# Hex Hatch



## DLHirst (Mar 14, 2009)

C'mon guys, we wanna know what's going on up there!


----------



## Boardman Brookies (Dec 20, 2007)

Fish are getting smart in my spots!


----------



## DLHirst (Mar 14, 2009)

But, are the bugs full on hatching?


----------



## plugger (Aug 8, 2001)

My bugs are really winding down.


----------



## brushbuster (Nov 9, 2009)

DLHirst said:


> C'mon guys, we wanna know what's going on up there!


A few trickles here a few trickles there, some stretches heavy some not so much. gonna be long drawn out and sporadic.


----------



## brushbuster (Nov 9, 2009)

If we ever get hot muggy weather it will be a blast hatch, but for now its a trickle


----------



## kotimaki (Feb 13, 2009)

brushbuster said:


> If we ever get hot muggy weather it will be a blast hatch, but for now its a trickle


Its been real hit and miss up here , havent had a hot
muggy night yet....


----------



## Bighunther (Jan 28, 2012)

Fished the rifle last Tuesday night it was non stop bugs from 830-1030 and fish were rising all over.

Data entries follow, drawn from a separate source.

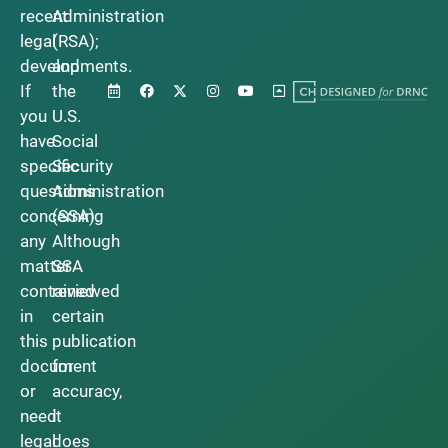
recent
Administration
legal
(RSA);
developments.
and
If
the
you
U.S.
have
Social
specific
Security
questions
Administration
concerning
(SSA).
any
Although
matter
SSA
contained
reviewed
in
certain
this
publication
document
for
or
accuracy,
need
it
legal
does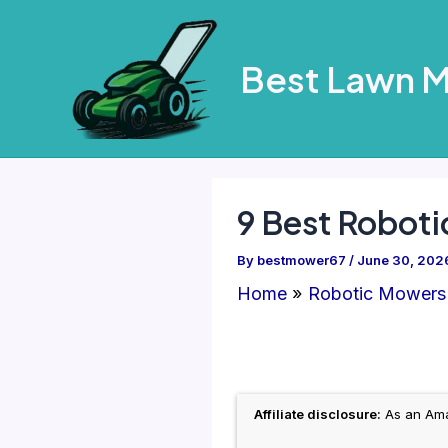
Skip
to
Best Lawn 
content
9 Best Roboti
By
bestmower67
/
June 30, 202
Home
Robotic Mowers
Affiliate disclosure:
As an Amaz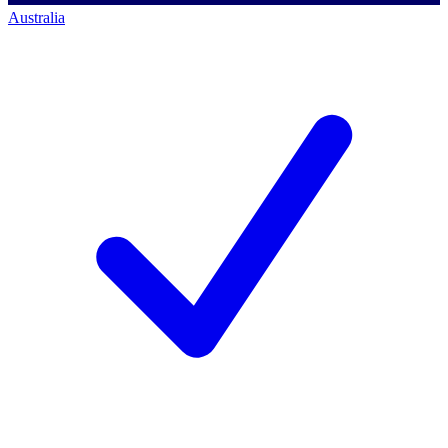
Australia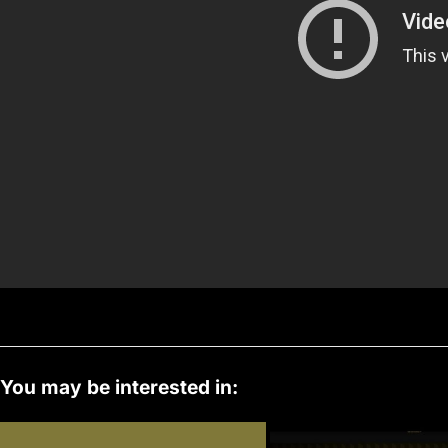
s
You may be interested in: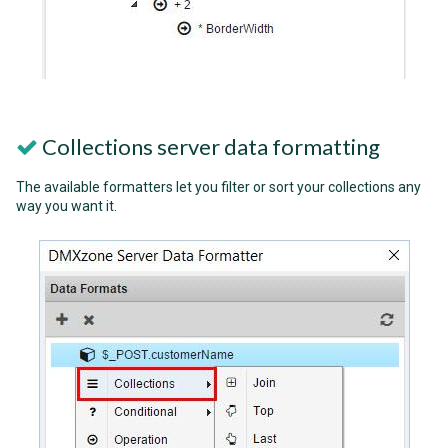
Collections server data formatting
The available formatters let you filter or sort your collections any
way you want it.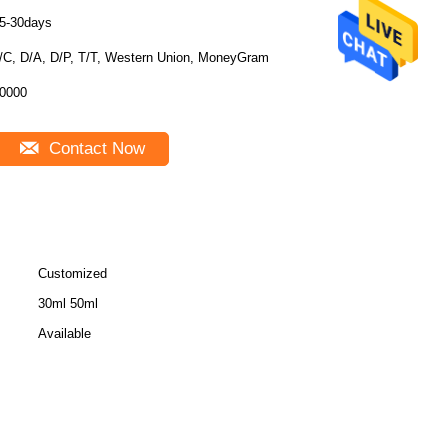
5-30days
/C, D/A, D/P, T/T, Western Union, MoneyGram
0000
Contact Now
Customized
30ml 50ml
Available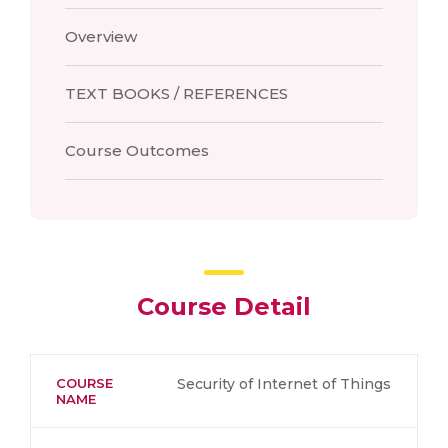
Overview
TEXT BOOKS / REFERENCES
Course Outcomes
Course Detail
COURSE
Security of Internet of Things
NAME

Couldn't get a bite on the worm so I left. lol Anyone want to teach me the way of the fly?


----------



## kzoofisher (Mar 6, 2011)

I've had heavy bugs for a week and a half in my spots. Haven't heard anything I would consider reliable for the water above Parmalee. The cool down this week should help hold things for anyone fishing next weekend but I would definitely look high or low, I think the middle will be done.


----------



## DLHirst (Mar 14, 2009)

Thanks, kzoo. I am encouraged by what you say. We will have to do some searching when we get up there this weekend...


----------



## jessman56 (Apr 9, 2013)

DLHirst said:


> C'mon guys, we wanna know what's going on up there!


Floated from Connors Flats to McMaster with Bassfisher91 Friday night. We would drift into clouds of hex but no fishy action. Heard one hoot as he hooked just as we passed by. But a lovely night on the water is its own reward. Thanks again Bassfisher91.


----------